Improve watermark handling (per-segment watermark)

EronWright commented 7 years ago

Problem description Time is a first-class aspect of the Flink Streaming programming model. The progress of time is based on watermarks that typically track the timestamps seen in records as they're emitted by the source. The system works best if sources emit records in roughly the order they were received in; in other words, Flink's ability to reorder out-of-order elements is limited. Two problems occur when a source emits records in a highly unordered fashion.

Any record with a timestamp older than the current watermark is considered a 'late' record which requires special handling by the application.
Any record with a timestamp newer than the current watermark is buffered in operator state. Depending on the state backend, this can increase memory and/or disk usage.

The Pravega source already processes segments in order; a successor won't be processed until its predecessors have been. However, segments that meet that criteria are simply processed in the order that the reader group encounters them. The ordering isn't strong enough to avoid emission of late records.

Another cause of out-of-orderness is the fact that some segments are much longer than others, combined with the fact that a segment is processed completely once it is assigned to a reader. For example, imagine that segment A contains a full day's worth of records, while segment B was split into segments C and D at mid-day due to a scale event. A given reader may well emit all of A before tackling C/D.

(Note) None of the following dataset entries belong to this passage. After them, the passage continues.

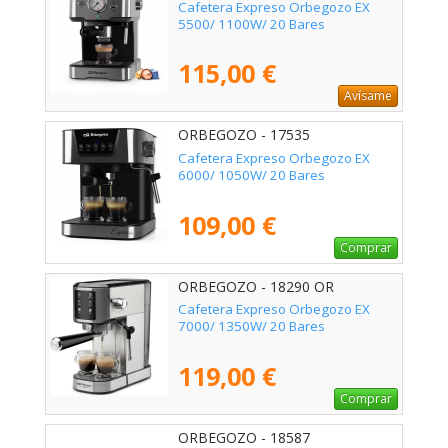
Cafetera Expreso Orbegozo EX
5500/ 1100W/ 20 Bares
115,00 €
Avísame
ORBEGOZO - 17535
Cafetera Expreso Orbegozo EX
6000/ 1050W/ 20 Bares
109,00 €
Comprar
ORBEGOZO - 18290 OR
Cafetera Expreso Orbegozo EX
7000/ 1350W/ 20 Bares
119,00 €
Comprar
ORBEGOZO - 18587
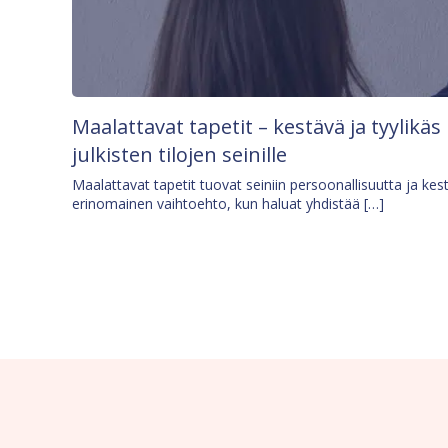
Maalattavat tapetit – kestävä ja tyylikäs
julkisten tilojen seinille
Maalattavat tapetit tuovat seiniin persoonallisuutta ja kes
erinomainen vaihtoehto, kun haluat yhdistää […]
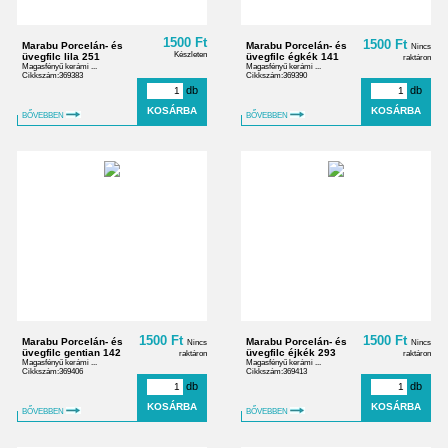
1500 Ft
1500 Ft
Marabu Porcelán- és
Marabu Porcelán- és
Nincs
Készleten
üvegfilc lila 251
üvegfilc égkék 141
raktáron
Magasfényű kerámi ...
Magasfényű kerámi ...
Cikkszám:369383
Cikkszám:369390
db
db
BŐVEBBEN
BŐVEBBEN
1500 Ft
1500 Ft
Marabu Porcelán- és
Marabu Porcelán- és
Nincs
Nincs
üvegfilc gentian 142
üvegfilc éjkék 293
raktáron
raktáron
Magasfényű kerámi ...
Magasfényű kerámi ...
Cikkszám:369406
Cikkszám:369413
db
db
BŐVEBBEN
BŐVEBBEN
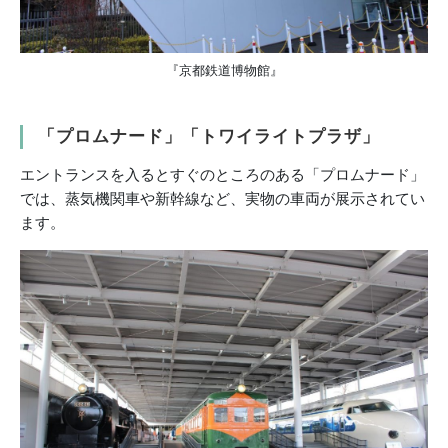
『京都鉄道博物館』
「プロムナード」「トワイライトプラザ」
エントランスを入るとすぐのところのある「プロムナード」
では、蒸気機関車や新幹線など、実物の車両が展示されてい
ます。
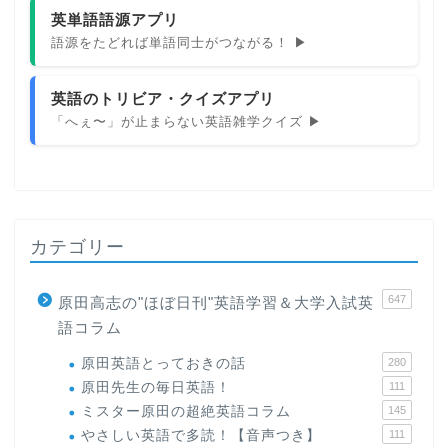
英単語語源アプリ
語源をたどれば単語同士がつながる！ ▶
英語のトリビア・クイズアプリ
「へぇ〜」が止まらない英語雑学クイズ ▶
カテゴリー
647
原田高志の"ほぼ日刊"英語学習＆大学入試英
語コラム
原田英語とっておきの話
280
原田先生の毎日英語！
111
ミスター原田の超絶英語コラム
145
やさしい英語で多読！【音声つき】
111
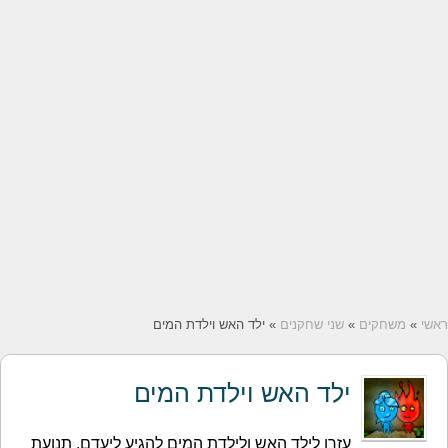
ראשי
»
משחקים
»
שני שחקנים
» ילד האש וילדת המים
ילד האש וילדת המים
עזרו לילד האש ולילדת המים להגיע ליעדם. תנועת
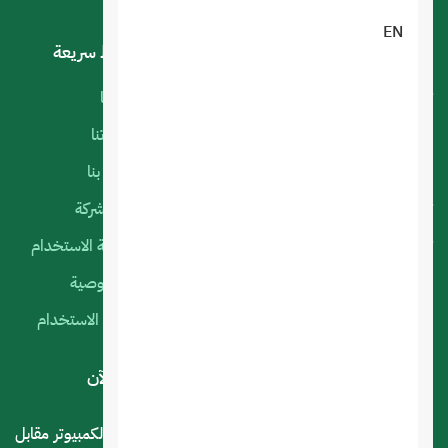
EN
خدماتنا
روابط سريعة
تصميم تطبيقات الجوال
أعمالنا
البرمجة الخاصة
منتجاتنا
استضافة المواقع
اتصل بنا
تصميم متجر الكتروني
عن الشركة
تصميم المواقع الالكترونية
سياسة الاستخدام
التسويق الإلكتروني
الخصوصية
السيرفرات السحابية
شروط الاستخدام
لديك استفسار أو اقتراح؟ .. اتصل بنا الآن
المملكة العربية السعودية - الرياض - حي العليا سوق الكمبيوتر مقابل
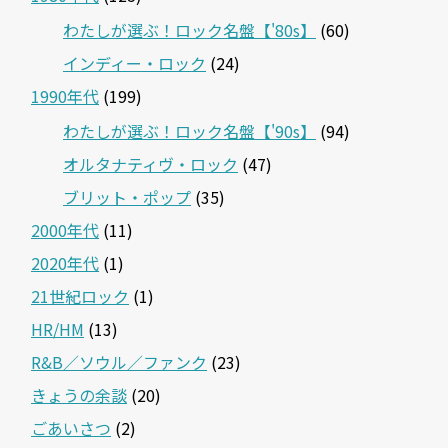
わたしが選ぶ！ロック名盤【'80s】
(60)
インディー・ロック
(24)
1990年代
(199)
わたしが選ぶ！ロック名盤【'90s】
(94)
オルタナティヴ・ロック
(47)
ブリット・ポップ
(35)
2000年代
(11)
2020年代
(1)
21世紀ロック
(1)
HR/HM
(13)
R&B／ソウル／ファンク
(23)
きょうの余談
(20)
ごあいさつ
(2)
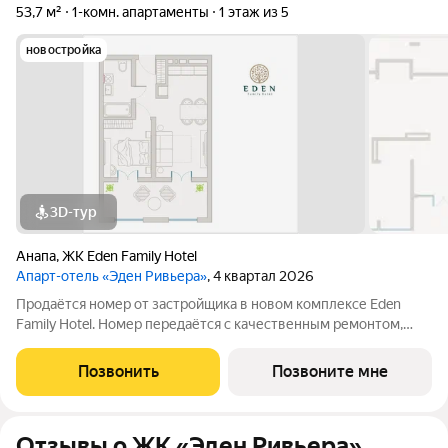
53,7 м²
1-комн. апартаменты
1 этаж из 5
новостройка
3D-тур
Анапа
,
ЖК Eden Family Hotel
Апарт-отель «Эден Ривьера»
, 4 квартал 2026
Продаётся номер от застройщика в новом комплексе Eden
Family Hotel. Номер передаётся с качественным ремонтом,
новой мебелью и современной техникой полностью готов к
заселению или сдаче в аренду. Прямая продажа от
Позвонить
Позвоните мне
застройщика, прозрачные условия,
Отзывы о ЖК «Эден Ривьера»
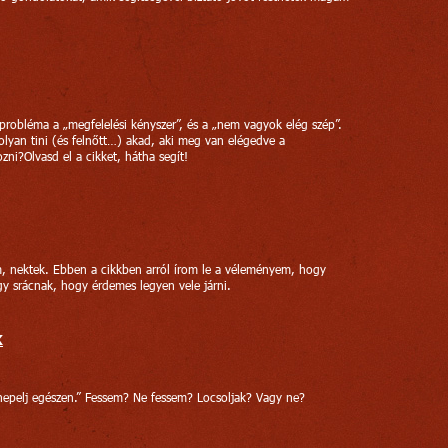
probléma a „megfelelési kényszer”, és a „nem vagyok elég szép”.
lyan tini (és felnőtt…) akad, aki meg van elégedve a
ozni?Olvasd el a cikket, hátha segít!
m, nektek. Ebben a cikkben arról írom le a véleményem, hogy
gy srácnak, hogy érdemes legyen vele járni.
K
nepelj egészen.” Fessem? Ne fessem? Locsoljak? Vagy ne?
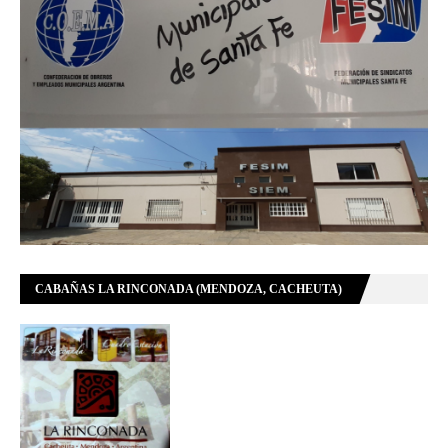
CABAÑAS LA RINCONADA (MENDOZA, CACHEUTA)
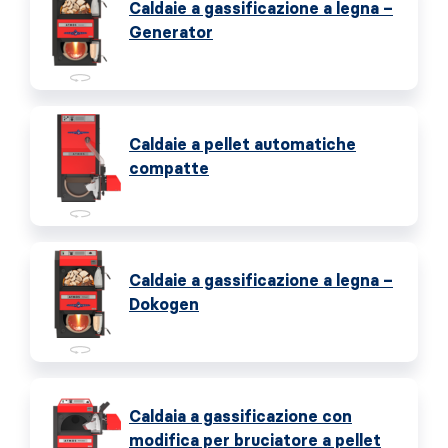
Caldaie a gassificazione a legna –
Generator
Caldaie a pellet automatiche
compatte
Caldaie a gassificazione a legna –
Dokogen
Caldaia a gassificazione con
modifica per bruciatore a pellet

This problem asserts itself mainly in historical processing scenarios.

Suggestions for an improvement

Consider prioritizing unassigned segments by their start time.
Consider introducing a per-segment watermark assigner, with automatic min-watermark calculation across segments. This may help with problem (1). See also Kafka Per-Partition Watermarks feature docs.
Consider employing a segment selection policy that would discourage a given reader from assigning itself a segment that contains elements older than the reader's current watermark. For example, once a segment has been processed, store the per-segment watermark into reader group state as the effective 'start time' of the successors.

StephanEwen commented 7 years ago

It sounds like per-segment watermarks are a way to go there. That would mean that we need a somewhat lower level reader interface, though.

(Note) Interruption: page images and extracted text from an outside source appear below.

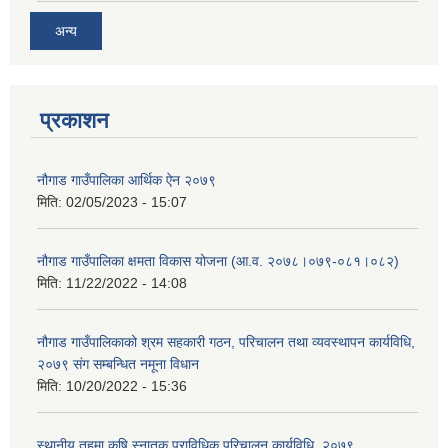
अन्य
प्रकाशन
नौगाड गाउँपालिका आर्थिक ऐन २०७९
मिति:
02/05/2023 - 15:07
नौगाड गाउँपालिका क्षमता विकास योजना (आ.व. २०७८।०७९-०८१।०८२)
मिति:
11/22/2022 - 14:08
नौगाड गाउँपालिकाको श्रम सहकारी गठन, परिचालन तथा व्यवस्थापन कार्यविधि,
२०७९ संग सम्बन्धित नमूना विधान
मिति:
10/20/2022 - 15:36
स्थानीय तहमा कृषि स्नातक प्राविधिक परिचालन कार्यविधि, २०७९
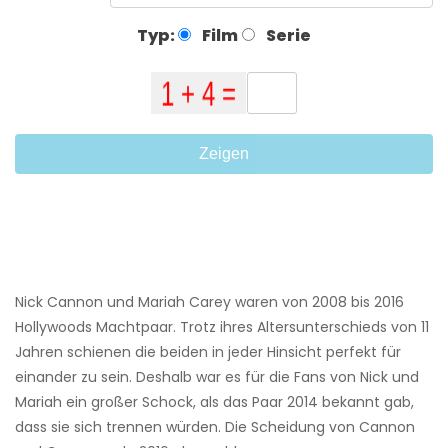
Typ:
Film
Serie
Zeigen
Nick Cannon und Mariah Carey waren von 2008 bis 2016
Hollywoods Machtpaar. Trotz ihres Altersunterschieds von 11
Jahren schienen die beiden in jeder Hinsicht perfekt für
einander zu sein. Deshalb war es für die Fans von Nick und
Mariah ein großer Schock, als das Paar 2014 bekannt gab,
dass sie sich trennen würden. Die Scheidung von Cannon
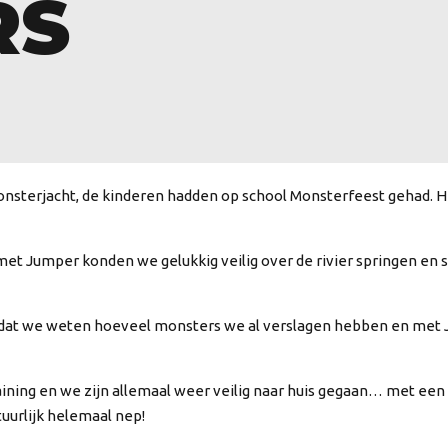
RS
nsterjacht, de kinderen hadden op school Monsterfeest gehad. H
n met Jumper konden we gelukkig veilig over de rivier springen 
dat we weten hoeveel monsters we al verslagen hebben en met 
ning en we zijn allemaal weer veilig naar huis gegaan… met een
tuurlijk helemaal nep!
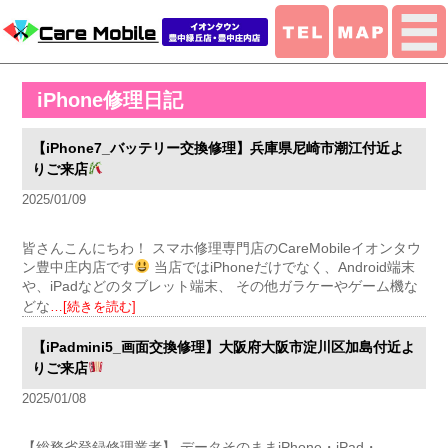
iPhone修理日記
【iPhone7_バッテリー交換修理】兵庫県尼崎市潮江付近よ
りご来店
2025/01/09
皆さんこんにちわ！ スマホ修理専門店のCareMobileイオンタウ
ン豊中庄内店です
当店ではiPhoneだけでなく、Android端末
や、iPadなどのタブレット端末、 その他ガラケーやゲーム機な
どな
…[続きを読む]
【iPadmini5_画面交換修理】大阪府大阪市淀川区加島付近よ
りご来店
2025/01/08
【総務省登録修理業者】 データそのままiPhone・iPad・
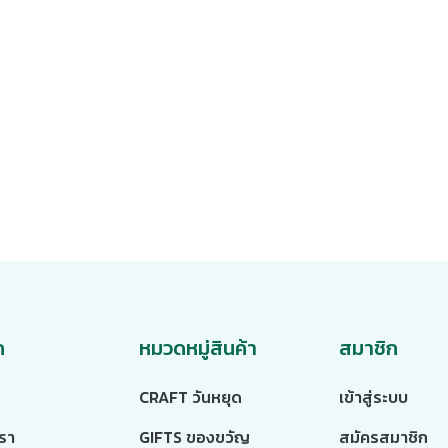
ก
หมวดหมู่สินค้า
สมาชิก
CRAFT วันหยุด
เข้าสู่ระบบ
เรา
GIFTS ของขวัญ
สมัครสมาชิก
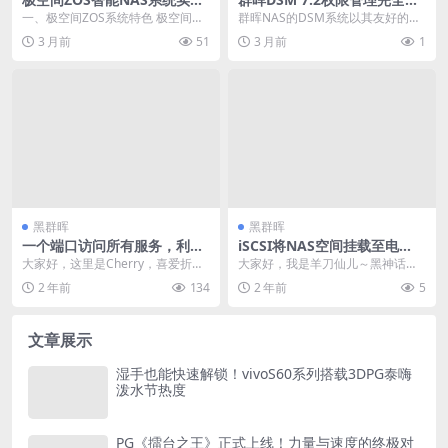
战：AI赋能的家庭数据中心搭
南：从入门到精通
一、极空间ZOS系统特色 极空间是
群晖NAS的DSM系统以其友好的权
建指南 – 20260521-021913
近年来迅速崛起的国产NAS品牌，
限管理著称，但很多新手用户面对
3 月前
51
3 月前
1
由资深存储行业...
复杂的权限设置时...
黑群晖
黑群晖
一个端口访问所有服务，利用
iSCSI将NAS空间挂载至电
反代，白嫖拾光坞的端口，拾
脑，再无存储焦虑，爽玩《黑
大家好，这里是Cherry，喜爱折
大家好，我是羊刀仙儿～黑神话悟
光坞+lucky深度结合，这不比
神话：悟空》
腾、捡垃圾、玩数码，热衷于分享
空8月20日解禁，大部分人已经开
2 年前
134
2 年前
5
巴黎奥运会玩的花？
NAS、dock...
始开爽了。我们可以...
文章展示
湿手也能快速解锁！vivoS60系列搭载3DPG泰嗨
泼水节热度
PG《擂台之王》正式上线！力量与速度的终极对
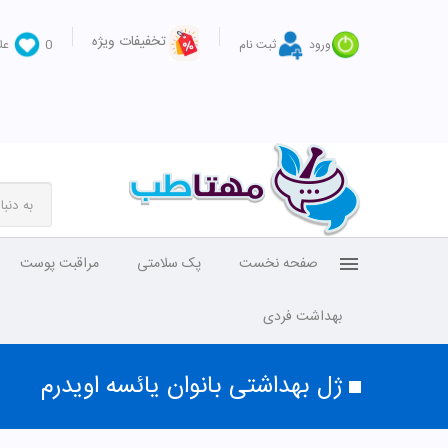
تخفیفات ویژه
ورود
ثبت نام
0
عل
صفحه نخست
پک سلامتی
مراقبت پوست
بهداشت فردی
ژل بهداشتی بانوان یائسه اویدرم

I am wondering what Pravega's big picture plan on time and order handling are. So far, there is only order by key, but any elaborate event time handling needs some more ordering, at at least information about the out-of-order-ness bounds.

fpj commented 7 years ago

There are a number of things to be mentioned here. I hope this comment doesn't get too long.

The main abstraction that Pravega exposes is stream. Streams internally are implemented with segments and composing segments gives us a stream. It is useful to think of Pravega as a segment store, where each segment is a sequence of bytes organized according to temporal order. The core of Pravega does not really understands events, only bytes.

In principle, we can compose segments in any way we want, but we have chosen a few ways to compose them that make sense to the application, for example, scale up corresponds to ending a segment and starting n others. Although this idea of composing segments is really powerful, it brings a fair level of complexity when it comes to reasoning about order. For that reason, we have been avoiding at all costs to expose the segment abstraction. I also feel that manipulating segments directly leads to designs that have some rigid structure that I'd like to avoid, e.g., the mapping of partitions to sources is static.

We have talked about a low-level reader API because we want the ability of writing multiple flavors of reader group rather than cram all possible features within one reader group class. But, simply exposing all the segment manipulation would probably be a bad idea because it would lead to confusion and bugs. The API should be minimal, yet powerful enough to enable the different flavors.

As for time tracking, we could offer time references without exposing the notion of segments. We could do it in a way that is assigned by applications or at the AppendProcessor level at the segment store. My main concern here is having to guarantee monotonicity at the segment store when the application decides the timestamps. As a first cut, we don't really want the segment store service itself interpreting the bytes of a segment for anything. Would it be sufficient if the writers added app-provided timestamps on a per segment basis, even if the timestamps aren't synchronized across writers?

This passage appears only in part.